The Obit Page: Cornelius Gurlitt, the German recluse who was found last fall to be in possession of a trove of stolen artworks collected by his father during the Nazi era, has died at age 81. Gurlitt died without heirs and the ownership of the 1,280 works by Chagall, Picasso, Matisse and other artists is in dispute. They were discovered in 2012 during a tax evasion investigation. Gurlitt’s father was one of few art dealers allowed by the Nazis to trade in modern “degenerate art,” but many of the pieces were stolen or bought at distress prices from their Jewish owners.
Old News: Monica Lewinsky, the woman who brought down President Bill Clinton in more ways than one, is publishing an account of the affair in Vanity Fair Magazine. It’s titled “Shame and Survival.” That’s it. That’s all we’ve got to say about that.
Chicken Noodle News: Former CNN host Larry King said on the Today Show that he misses daily live television, but he’d have a hard time participating in the network’s wall-to-wall coverage of the missing Malaysia Flight 370. King told host Willie Geist, “And the tough time I would have at CNN now, I think, would be doing this airplane story. Because I think I’d crack up laughing. I think I would have – you know, how many times can you cover a plane? Six weeks and all we know is it made a left turn. ”

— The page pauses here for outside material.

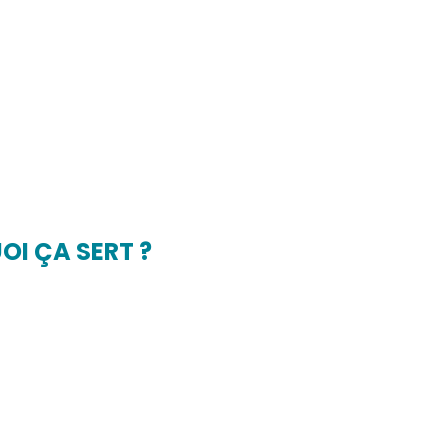
OI ÇA SERT ?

Where Rob?: Toronto Mayor Rob Ford “voluntarily” returned home last week after trying to enter the US in Chicago to check into a rehab facility. Ford is reported to have had a conversation with border agents after which he withdrew his request to enter the US. In other words, they wouldn’t let Toronto’s drug addled comic book mayor into the US. For a while Ford was considered missing, causing Jimmy Kimmel to ask, “How do you lose a 330 pound man?”